Project

Efficient Capturing, Coding and Streaming for Immersive Applications

Code
3E001820
Duration
01 October 2020 → 30 September 2023
Funding
Research Foundation - Flanders (FWO)
Research disciplines
  • Natural sciences
    • Information technologies
    • Virtual reality and related simulation
  • Engineering and technology
    • Wireless communications
    • Multimedia processing not elsewhere classified
    • Modelling and simulation
Keywords
Holographic-type communication Immersive applications Content encoding Video streaming Network protocols
 
Project description

Since long, people have envisioned a realistic, virtual recreation of remote scenes, in which they can interact with the environment and with each other as if they were on site. Recent technological advancements have made it possible to capture the three-dimensional world with e.g., visual cameras, light field setups and LIDAR. Using these devices, first research efforts have been made to enable the users to both move their head and change their position within a virtual scene. Because interaction with the content becomes more crucial, requirements in terms of latency and bandwidth are strongly increased. This, in turn, makes it difficult to maintain the user experience with state-of-the-art solutions. Because the 5G paradigm envisions bandwidths in the order of Gb/s and latency bounded by the speed of light, coping with these requirements becomes a question of processing rather than physical transmission. This project aims to tackle this challenge by means of two complementary research lines.

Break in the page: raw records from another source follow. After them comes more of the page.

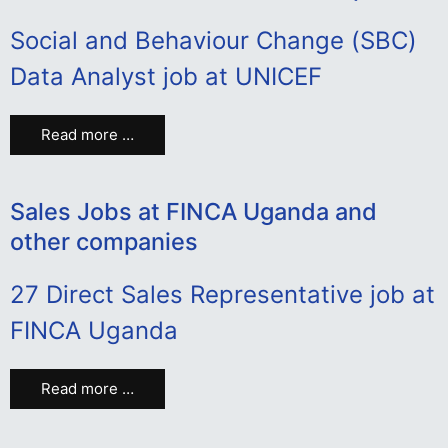
Social and Behaviour Change (SBC)
Data Analyst job at UNICEF
Read more …
Sales Jobs at FINCA Uganda and
other companies
27 Direct Sales Representative job at
FINCA Uganda
Read more …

First, this project will investigate how three-dimensional objects can be efficiently captured, encoded and processed, using data culling and network orchestration techniques. Second, the project will research networking protocols and solutions to efficiently stream the content to the end user, thus optimizing the user experience and reducing the latency within the end-to-end system. The proposed approaches will be evaluated through objective measurements and subjective experimentation.